Steve Haguy

Personal information
- Date of birth: 24 April 1981 (age 45)
- Place of birth: Paris, France
- Height: 1.77 m (5 ft 10 in)
- Position: Midfielder

Senior career*
- Years: Team / Apps / (Gls)
- 1999–2000: US Clichy-sur-Seine
- 2000–2001: Sèvres FC
- 2001–2002: Levallois / 26 / (7)
- 2002–2003: Lorient / 2 / (0)
- 2003–2004: Romorantin / 29 / (5)
- 2004–2006: Cherbourg / 51 / (10)
- 2006–2008: Vannes / 67 / (10)
- 2008–2010: Laval / 74 / (10)
- 2010–2013: Nîmes / 69 / (10)
- 2013: Le Poiré-sur-Vie / 13 / (1)
- 2013–2014: Cherbourg / 21 / (2)
- 2014–2015: Jura Sud / 27 / (2)
- 2015–2016: Belfort / 45 / (4)
- 2017: CS Sedan Ardennes / 14 / (2)
- 2017–2018: Épinal / 29 / (2)
- 2018–2020: Bastia / 29 / (5)
- 2020: Vitré / 4 / (0)
- 2021–2022: Le Grau-du-Roi

International career
- 2016: Guadeloupe / 1 / (0)

= Steve Haguy =

Guadeloupean footballer (born 1981)

Steve Haguy (born 24 April 1981) is a Guadeloupean professional footballer who plays as a midfielder. He has played for Ligue 2 clubs Laval and Nîmes.

==Club career==
Born in Paris, Haguy was noticed by the staff of Ligue 2 side Lorient whilst playing for Championnat de France Amateur side Levallois. He subsequently signed an amateur contract with the club in the summer of 2002, hoping to make a breakthrough into the professional ranks.
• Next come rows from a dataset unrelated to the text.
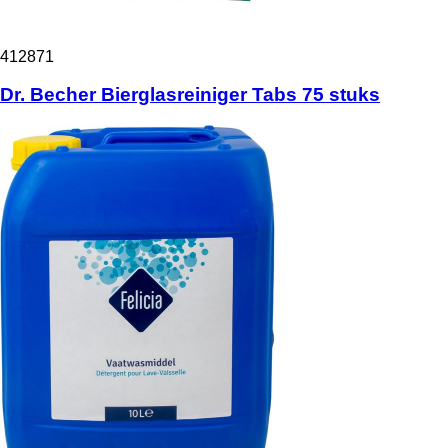
412871
Dr. Becher Bierglasreiniger Tabs 75 stuks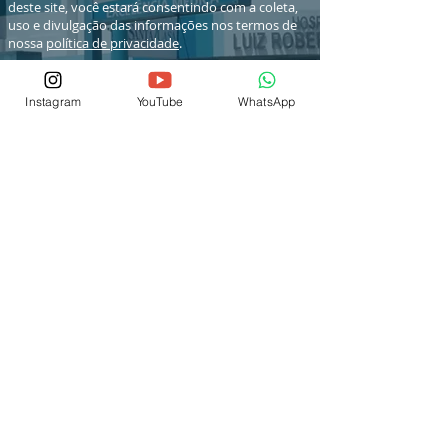
deste site, você estará consentindo com a coleta,
uso e divulgação das informações nos termos de
nossa
política de privacidade
.
Instagram
YouTube
WhatsApp
© 2026 por IEP SCSJC
® Copyright
Fale Conosco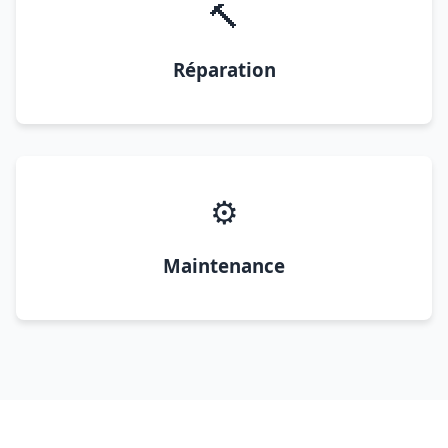
🔨
Réparation
⚙️
Maintenance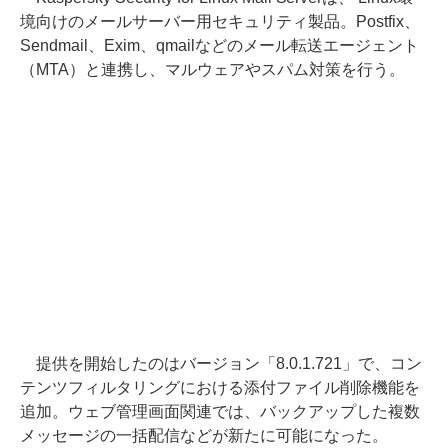
境向けのメールサーバー用セキュリティ製品。Postfix、
Sendmail、Exim、qmailなどのメール転送エージェント
（MTA）と連携し、マルウェアやスパム対策を行う。
提供を開始したのはバージョン「8.0.1.721」で、コン
テンツフィルタリングにおける添付ファイル削除機能を
追加。ウェブ管理画面関連では、バックアップした複数
メッセージの一括配信などが新たに可能になった。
He made his Ligue 2 debut as a substitute in the 1–1 draw at AS Saint-Étienne on 4 September 2002. During his time at the club he also made a substitute appearance in the 2002–03 UEFA Cup, against Denizlispor in the first round, second leg.

After leaving Lorient at the end of the 2002–03 season, Haguy played the next five seasons for Championnat National clubs Romorantin, Cherbourg and Vannes. With Vannes he won the league and promotion to Ligue 2, but he was unexpectedly released by the club in the summer of 2008. He subsequently signed for Laval on a one-year deal, with the option of a professional deal if the club won promotion back to Ligue 2. Laval won promotion at the end of the 2008–09 season, and Haguy made his professional debut in the first game of the 2009–10 Ligue 2 season on 7 August 2009, against Brest. He scored his first professional goal in the 1–0 away win at SC Bastia on 28 August 2009.
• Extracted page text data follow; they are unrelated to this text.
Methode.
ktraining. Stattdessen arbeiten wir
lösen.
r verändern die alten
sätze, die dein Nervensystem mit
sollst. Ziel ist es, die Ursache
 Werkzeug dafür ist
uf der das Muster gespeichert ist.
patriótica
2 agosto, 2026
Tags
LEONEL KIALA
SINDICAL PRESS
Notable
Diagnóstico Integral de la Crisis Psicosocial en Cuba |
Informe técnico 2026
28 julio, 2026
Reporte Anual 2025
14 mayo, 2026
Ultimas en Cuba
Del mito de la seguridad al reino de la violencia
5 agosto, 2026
Released at the end of his Laval contract, Haguy signed for Nîmes Olympique, after a trial, on 9 July 2010. He stayed two-and-a-half seasons with the club, suffering relegation from Ligue 2 and then winning the Championnat National the following season.
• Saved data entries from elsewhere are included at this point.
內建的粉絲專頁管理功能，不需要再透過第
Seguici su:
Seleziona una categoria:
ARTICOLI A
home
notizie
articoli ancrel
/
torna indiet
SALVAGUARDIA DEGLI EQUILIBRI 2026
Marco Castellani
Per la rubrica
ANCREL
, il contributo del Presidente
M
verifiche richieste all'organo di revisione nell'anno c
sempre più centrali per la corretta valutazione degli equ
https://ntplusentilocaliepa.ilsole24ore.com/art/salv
In January 2013 he signed for Le Poiré-sur-Vie in the Championnat National. At the end of the season, after a trial at Auxerre, he signed for a second time for Cherbourg, this time in Championnat de France Amateur. A season there was followed by a season with Jura Sud in 2014–15 at the same level, before Haguy returned the Championnat National with Belfort.

After a season-and-a-half with Belfort, Haguy left for CS Sedan Ardennes, who offered him a six-month contract with an option for a further year if the team remained in the Championnat National. Sedan were relegated and Haguy was released. In August 2017 he signed for Épinal in Championnat National 2.

==International career==
Haguy made his international debut for Guadeloupe on 1 June 2016, in a qualifying game for the 2017 Caribbean Cup against Martinique.